Smoking and drinking were determined by standardized questionnaires, with thresholds defined as ≥ 100 lifetime cigarettes smoked and ≥ 12 alcoholic beverages consumed annually. The Patient Health Questionnaire-9 was utilized to assess depression, where scores ≥ 10 met the diagnostic threshold [33]. The diagnoses of diabetes, hypertension, and sleep disorders were based on medical records. Gastrointestinal diseases and moderate activity were assessed through participant questionnaires. The intake of energy, total fat, moisture, dietary fiber, protein, carbohydrate, and caffeine was determined by calculating the mean consumption over a two-day period.
The study population was stratified by age into three cohorts: young (20–40 years), middle-aged (40–60 years), and elderly (≥ 60 years). Following the same stratification approach, PIR classified participants into lower-income (PIR < 1), intermediate-income (1 ≤ PIR < 4), and higher-income (PIR ≥ 4) categories. BMI categorization included normal-range weight (25 kg/m²), overweight (25–30 kg/m²), and obese (≥ 30 kg/m²) classifications.
Statistical analysis
Statistical significance was determined in all statistical computations using a two-tailed P-value < 0.05. All statistical analyses utilized the R Studio (version 4.4.2) and the EmpowerStats (version 4.2) analytical platforms. In the data analyses of this study, the data from three cycles of Full Sample 2 Year MEC Exam Weight (WTMEC2YR) were used for weighting to ensure nationally representative estimates. This study described continuous variables using the median with interquartile range or the mean with 95% confidence intervals (CI). It analyzed them for intergroup differences using the Kruskal-Wallis test or ANOVA. Categorical variables were reported as sample counts with weighted percentages. It analyzed them for intergroup evaluation through the survey-weighted Chi-square test.
Meanwhile, potential confounding covariables were considered to enhance the accuracy of the outcomes, and multiple covariables were adjusted in the statistical model. The non-adjusted model includes no covariable adjustments, and the minimally adjusted model controls for gender, age, and race. In addition to these adjustments, the fully adjusted model also accounts for education level, PIR, smoking, drinking, moderate activity, BMI, diabetes, gastrointestinal diseases, hypertension, depression, sleep disorders, and dietary factors such as energy, total fat, moisture, dietary fiber, protein, carbohydrate, and caffeine. All three models of multiple regression analyses were employed, and the fully adjusted model was utilized in other analyses.
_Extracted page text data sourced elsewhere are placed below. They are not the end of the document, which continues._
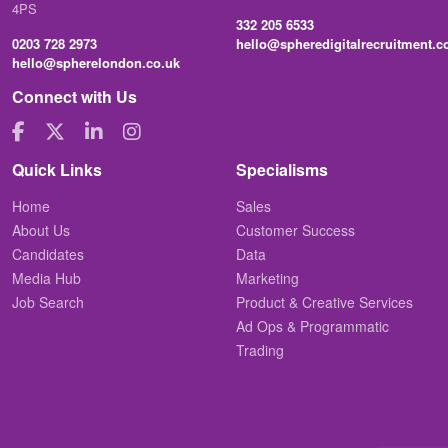
4PS
332 205 6533
0203 728 2973
hello@spheredigitalrecruitment.
hello@spherelondon.co.uk
Connect with Us
Quick Links
Specialisms
Home
Sales
About Us
Customer Success
Candidates
Data
Media Hub
Marketing
Job Search
Product & Creative Services
Ad Ops & Programmatic
Trading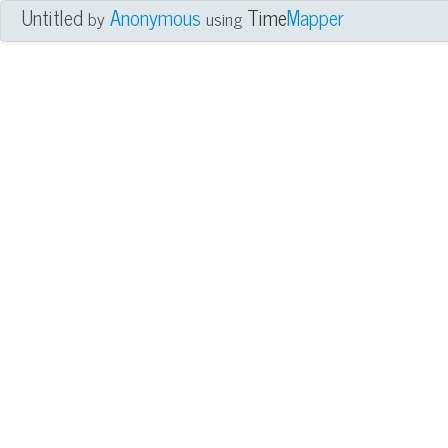
Untitled
Anonymous
Time
Mapper
by
using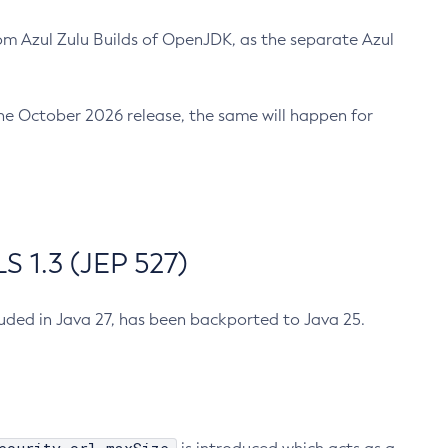
m Azul Zulu Builds of OpenJDK, as the separate Azul
n the October 2026 release, the same will happen for
 1.3 (JEP 527)
cluded in Java 27, has been backported to Java 25.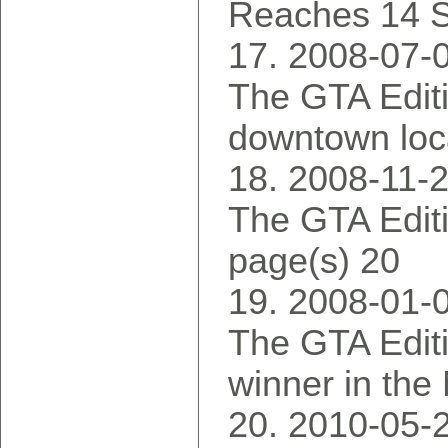
Reaches 14 S
2008-07-
The GTA Editi
downtown loca
2008-11-
The GTA Editi
page(s) 20
2008-01-
The GTA Edit
winner in the
2010-05-2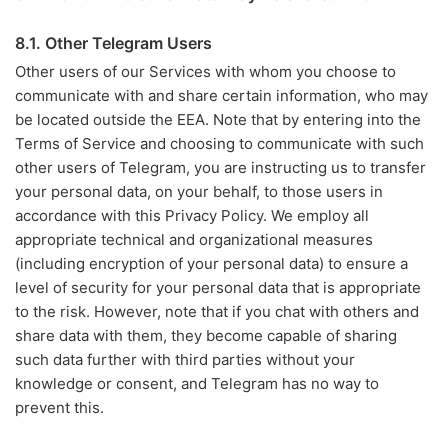
8.1. Other Telegram Users
Other users of our Services with whom you choose to
communicate with and share certain information, who may
be located outside the EEA. Note that by entering into the
Terms of Service and choosing to communicate with such
other users of Telegram, you are instructing us to transfer
your personal data, on your behalf, to those users in
accordance with this Privacy Policy. We employ all
appropriate technical and organizational measures
(including encryption of your personal data) to ensure a
level of security for your personal data that is appropriate
to the risk. However, note that if you chat with others and
share data with them, they become capable of sharing
such data further with third parties without your
knowledge or consent, and Telegram has no way to
prevent this.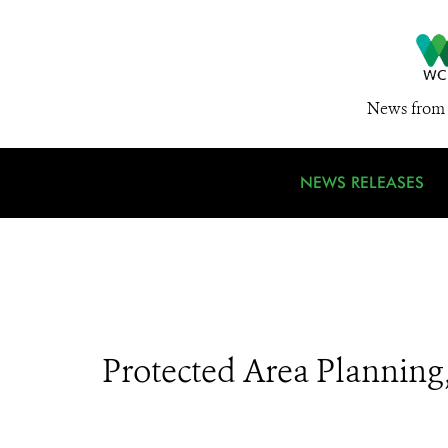
News from 
NEWS RELEASES
Protected Area Plannin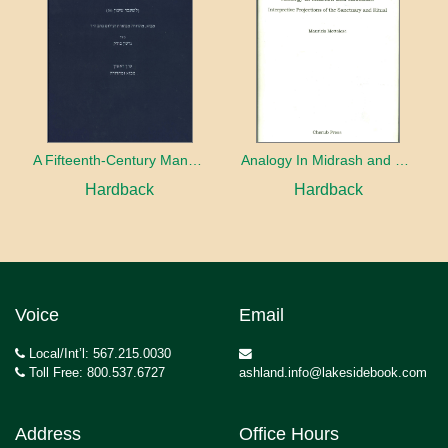
A Fifteenth-Century Manuscript of Jewish Magic
Analogy In Midrash and Kabbalah
Hardback
Hardback
Voice
Email
Local/Int’l: 567.215.0030
Toll Free: 800.537.6727
ashland.info@lakesidebook.com
Address
Office Hours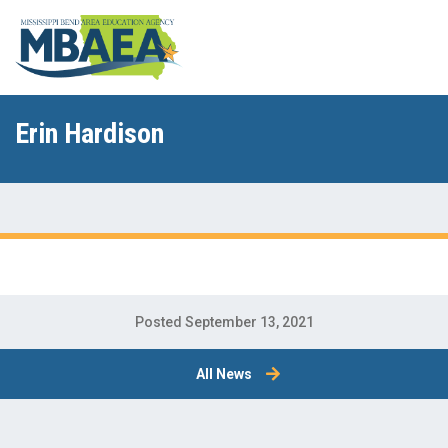
Erin Hardison
Posted September 13, 2021
All News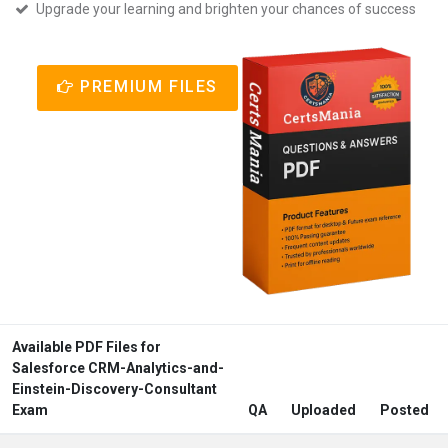
Upgrade your learning and brighten your chances of success
PREMIUM FILES
Available PDF Files for
Salesforce CRM-Analytics-and-
Einstein-Discovery-Consultant
Exam
QA
Uploaded
Posted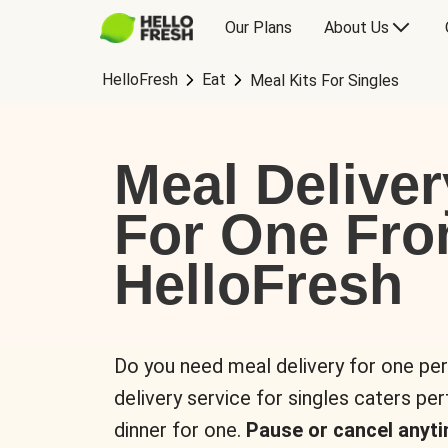
Our Plans
About Us
HelloFresh
Eat
Meal Kits For Singles
Meal Deliver
For One Fr
HelloFresh
Do you need meal delivery for one pe
delivery service for singles caters pe
dinner for one.
Pause or cancel anyti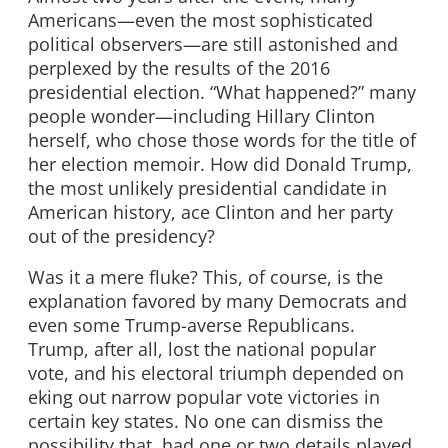
Americans—even the most sophisticated
political observers—are still astonished and
perplexed by the results of the 2016
presidential election. “What happened?” many
people wonder—including Hillary Clinton
herself, who chose those words for the title of
her election memoir. How did Donald Trump,
the most unlikely presidential candidate in
American history, ace Clinton and her party
out of the presidency?
Was it a mere fluke? This, of course, is the
explanation favored by many Democrats and
even some Trump-averse Republicans.
Trump, after all, lost the national popular
vote, and his electoral triumph depended on
eking out narrow popular vote victories in
certain key states. No one can dismiss the
possibility that, had one or two details played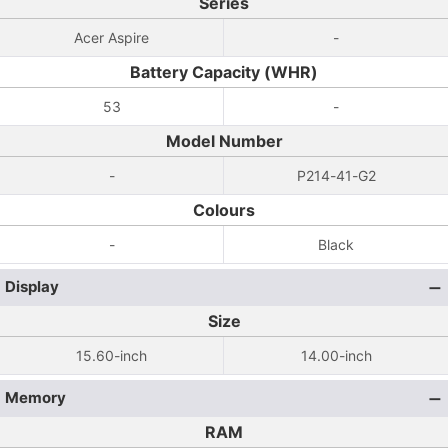
Series
Acer Aspire
-
Battery Capacity (WHR)
53
-
Model Number
-
P214-41-G2
Colours
-
Black
Display
Size
15.60-inch
14.00-inch
Memory
RAM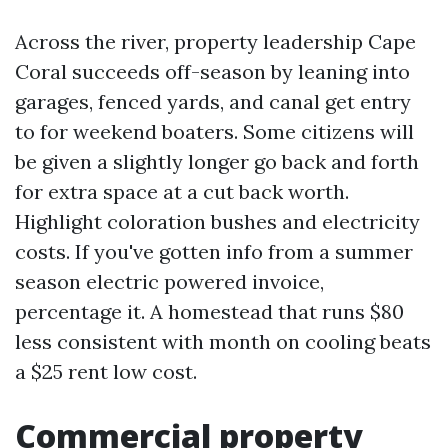
Across the river, property leadership Cape
Coral succeeds off-season by leaning into
garages, fenced yards, and canal get entry
to for weekend boaters. Some citizens will
be given a slightly longer go back and forth
for extra space at a cut back worth.
Highlight coloration bushes and electricity
costs. If you've gotten info from a summer
season electric powered invoice,
percentage it. A homestead that runs $80
less consistent with month on cooling beats
a $25 rent low cost.
Commercial property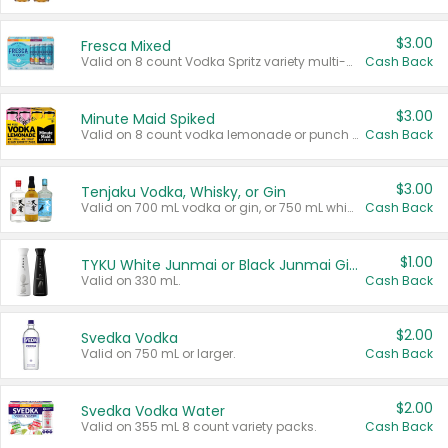
$3.00
Fresca Mixed
Valid on 8 count Vodka Spritz variety multi-packs.
Cash Back
$3.00
Minute Maid Spiked
Valid on 8 count vodka lemonade or punch variety multi-packs.
Cash Back
$3.00
Tenjaku Vodka, Whisky, or Gin
Valid on 700 mL vodka or gin, or 750 mL whisky.
Cash Back
$1.00
TYKU White Junmai or Black Junmai Ginjo Sake
Valid on 330 mL.
Cash Back
$2.00
Svedka Vodka
Valid on 750 mL or larger.
Cash Back
$2.00
Svedka Vodka Water
Valid on 355 mL 8 count variety packs.
Cash Back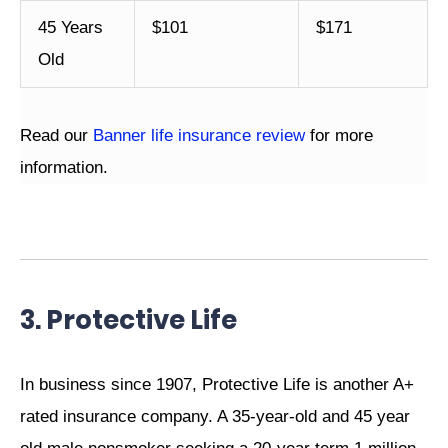
45 Years
$101
$171
Old
Read our
Banner life insurance review
for more
information.
3. Protective Life
In business since 1907, Protective Life is another A+
rated insurance company. A 35-year-old and 45 year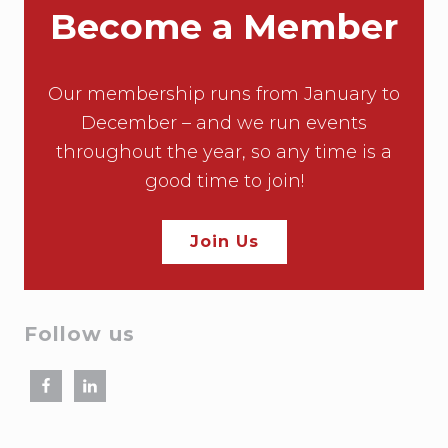
Become a Member
Our membership runs from January to
December – and we run events
throughout the year, so any time is a
good time to join!
Join Us
Follow us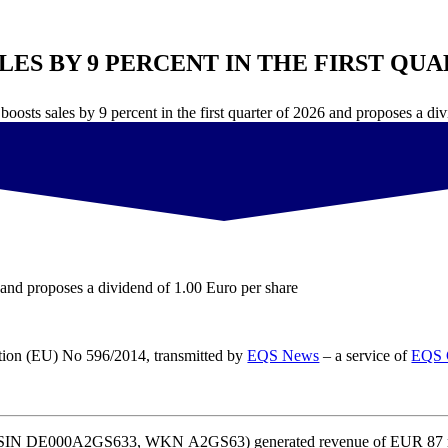
ES BY 9 PERCENT IN THE FIRST QUA
 boosts sales by 9 percent in the first quarter of 2026 and proposes a di
26 and proposes a dividend of 1.00 Euro per share
ation (EU) No 596/2014, transmitted by
EQS News
– a service of
EQS 
 (ISIN DE000A2GS633, WKN A2GS63) generated revenue of EUR 87 milli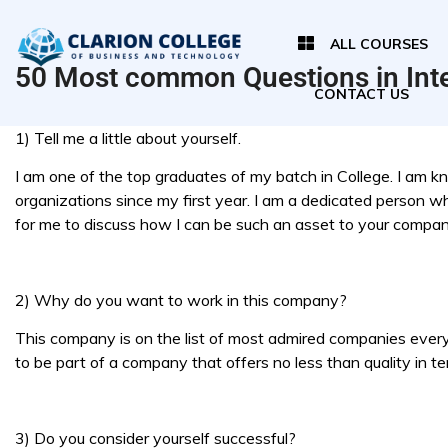
ALL COURSES
50 Most common Questions in Int
CONTACT US
1) Tell me a little about yourself.
I am one of the top graduates of my batch in College. I am k
organizations since my first year. I am a dedicated person wh
for me to discuss how I can be such an asset to your compan
2) Why do you want to work in this company?
This company is on the list of most admired companies every y
to be part of a company that offers no less than quality in te
3) Do you consider yourself successful?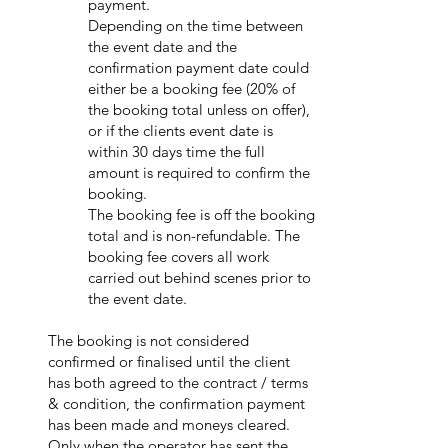
payment.
Depending on the time between
the event date and the
confirmation payment date could
either be a booking fee (20% of
the booking total unless on offer),
or if the clients event date is
within 30 days time the full
amount is required to confirm the
booking.
The booking fee is off the booking
total and is non-refundable. The
booking fee covers all work
carried out behind scenes prior to
the event date.
The booking is not considered
confirmed or finalised until the client
has both agreed to the contract / terms
& condition, the confirmation payment
has been made and moneys cleared.
Only whe
n the operator has sent the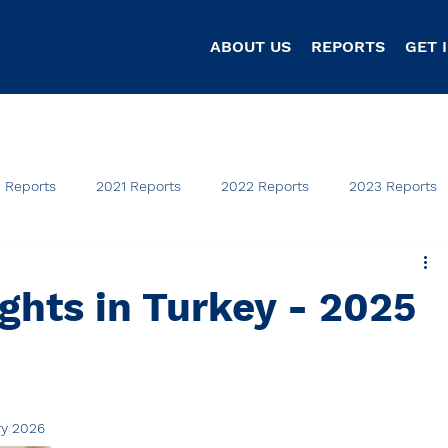
ABOUT US
REPORTS
GET 
 Reports
2021 Reports
2022 Reports
2023 Reports
hts in Turkey - 2025
ry 2026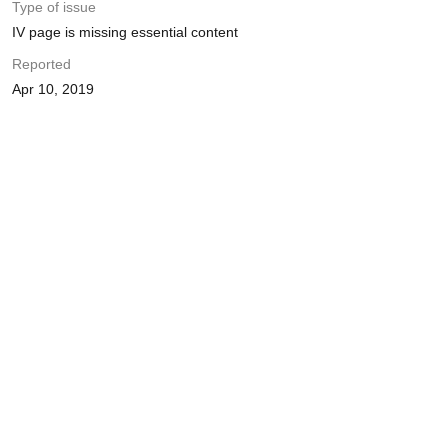
Type of issue
IV page is missing essential content
Reported
Apr 10, 2019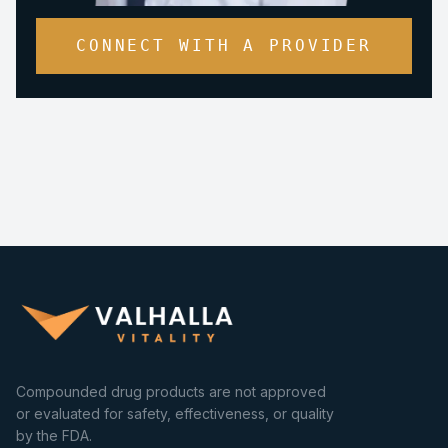
CONNECT WITH A PROVIDER
Compounded drug products are not approved
or evaluated for safety, effectiveness, or quality
by the FDA.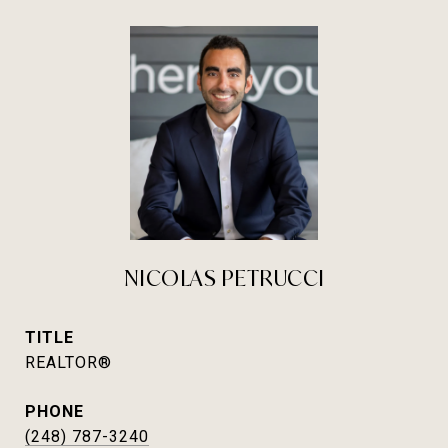
NICOLAS PETRUCCI
TITLE
REALTOR®
PHONE
(248) 787-3240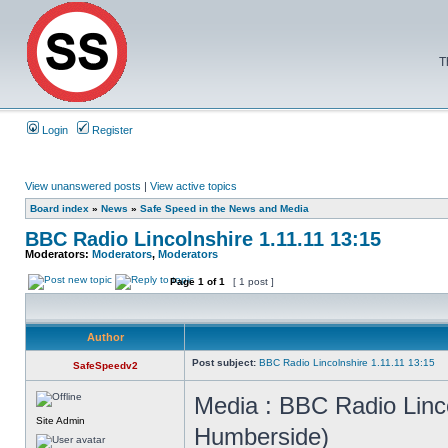
T
Login
Register
View unanswered posts
|
View active topics
Board index
»
News
»
Safe Speed in the News and Media
BBC Radio Lincolnshire 1.11.11 13:15
Moderators:
Moderators
,
Moderators
Page
1
of
1
[ 1 post ]
Author
Post subject:
BBC Radio Lincolnshire 1.11.11 13:15
SafeSpeedv2
Media : BBC Radio Linco
Site Admin
Humberside)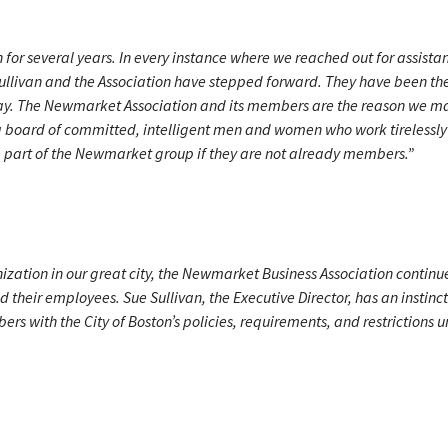
or several years. In every instance where we reached out for assista
ullivan and the Association have stepped forward. They have been th
 way. The Newmarket Association and its members are the reason we m
 a board of committed, intelligent men and women who work tirelessly 
e part of the Newmarket group if they are not already members.”
nization in our great city, the Newmarket Business Association continu
their employees. Sue Sullivan, the Executive Director, has an instinct
s with the City of Boston’s policies, requirements, and restrictions u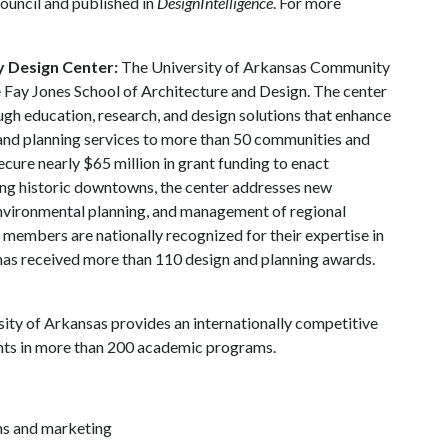
ouncil and published in
DesignIntelligence
. For more
y Design Center:
The University of Arkansas Community
 Fay Jones School of Architecture and Design. The center
gh education, research, and design solutions that enhance
 and planning services to more than 50 communities and
cure nearly $65 million in grant funding to enact
ing historic downtowns, the center addresses new
environmental planning, and management of regional
f members are nationally recognized for their expertise in
 has received more than 110 design and planning awards.
ity of Arkansas provides an internationally competitive
nts in more than 200 academic programs.
ns and marketing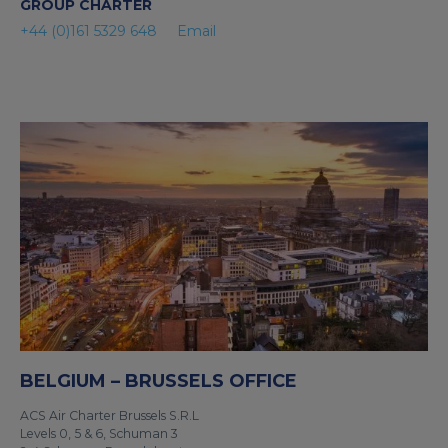
GROUP CHARTER
+44 (0)161 5329 648
Email
BELGIUM – BRUSSELS OFFICE
ACS Air Charter Brussels S.R.L
Levels 0, 5 & 6, Schuman 3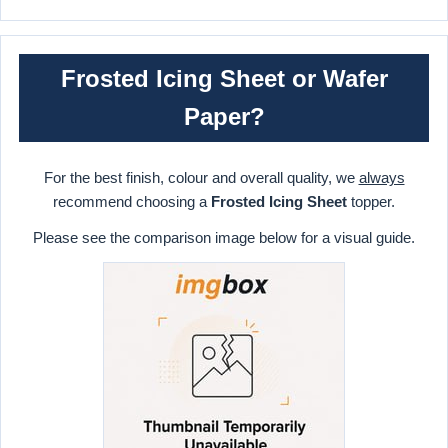
Frosted Icing Sheet or Wafer
Paper?
For the best finish, colour and overall quality, we
always
recommend choosing a
Frosted Icing Sheet
topper.
Please see the comparison image below for a visual guide.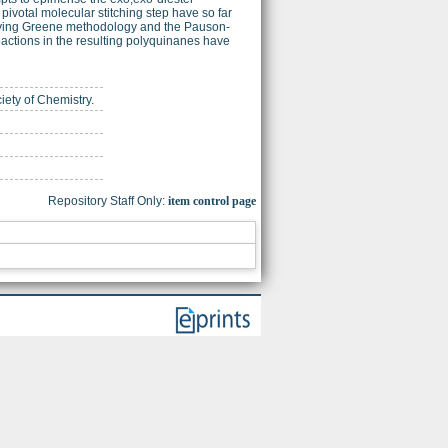
 pivotal molecular stitching step have so far
oying Greene methodology and the Pauson-
eactions in the resulting polyquinanes have
iety of Chemistry.
Repository Staff Only:
item control page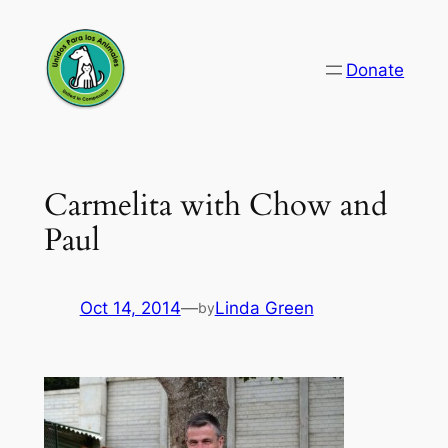
Skip
to
Donate
content
Carmelita with Chow and
Paul
Oct 14, 2014
—
Linda Green
by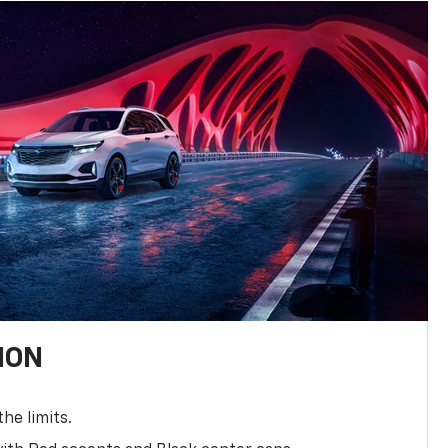
ION
the limits.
The association between the two variables was evaluated through multiple regression analyses by EmpowerStats. CMI data were categorized into quartiles to analyze trends in the association with BMF. Results are presented as β coefficients or odds ratio (OR) followed by their corresponding 95% CI. Moreover, the nonlinear association between the two variables was explored by smooth curve fitting using the “gam” function in the mgcv package. Simultaneously, the inflection point was determined through threshold effect analysis. Interaction tests and subgroup analyses were implemented to assess potential heterogeneity in the research results.
Results
Baseline characteristics of participants
Table 1 and Table S1 present the essential characteristics of the study population categorized by CMI and BMF, respectively. Generally, this research had a total of 9,678 individuals. There were 49.25% males and 50.75% females among these participants. The median CMI for all participants was 0.62 (0.34, 1.16), with the quartile ranges as follows: first quartile < 0.34, second quartile 0.34 to 0.62, third quartile 0.62 to 1.16, and fourth quartile > 1.16.
In the quartile distribution of CMI, BMF growth corresponded with the ascent of the quartiles of the CMI (P < 0.0001). The distribution of bowel movement type across groups showed no statistically significant difference (P = 0.0663). Participants categorized within the uppermost quartile of CMI exhibited a higher prevalence of middle-aged male predominance, smoking, and comorbid conditions, including diabetes, hypertension, depression, and sleep disorders, compared to individuals categorized within the lowest quartile group. Furthermore, participants from the top CMI quartile generally demonstrated higher BMI values and consumed more protein, fat, caffeine, and energy.
Within the BMF stratification, the proportion of females, younger individuals, those with low income, and those experiencing constipation were much greater with the lower BMF group than other groups. In the higher BMF group, the proportions of individuals with hypertension, diabetes, diarrhea, and obesity, as well as energy and macronutrient (protein, fat, carbohydrate) intake, were significantly higher than in other groups. Additionally, the abnormal BMF group has greater incidences of depression and gastrointestinal diseases than the normal group.
Association between CMI and BMF
The findings of the multiple regression analysis demonstrated that an association exists between CMI and BMF. In the fully adjusted model, upon classifying CMI into quartiles, the trend analysis showed that as the CMI quartiles increased, BMF exhibited a consistent upward trend (P for trend = 0.0015). Specifically, the greatest CMI quartile demonstrated an additional increase of 0.69 in BMF for each one-unit rise in CMI as contrasted with the lowest (β = 0.69, 95% CI: 0.349, 1.03). Table 2 displays the results of the multiple regression analysis.
Meanwhile, Table S2 and Table S3 present the outcomes of the multiple regression analysis between CMI and diarrhea or constipation, respectively. Neither constipation nor diarrhea was associated with CMI in the fully adjusted model (P > 0.05). Additionally, the P for trend among CMI quartiles exceeded 0.05 insignificance.
The smooth curve fitting test shows a nonlinear association between the CMI and BMF (P = 0.0001). According to the fitted curve, CMI and BMF are often associated positively. Nonetheless, a declining trend is evident in specific regions, suggesting potential threshold effects. The outcomes of the smooth curve fitting are presented in Fig. 2.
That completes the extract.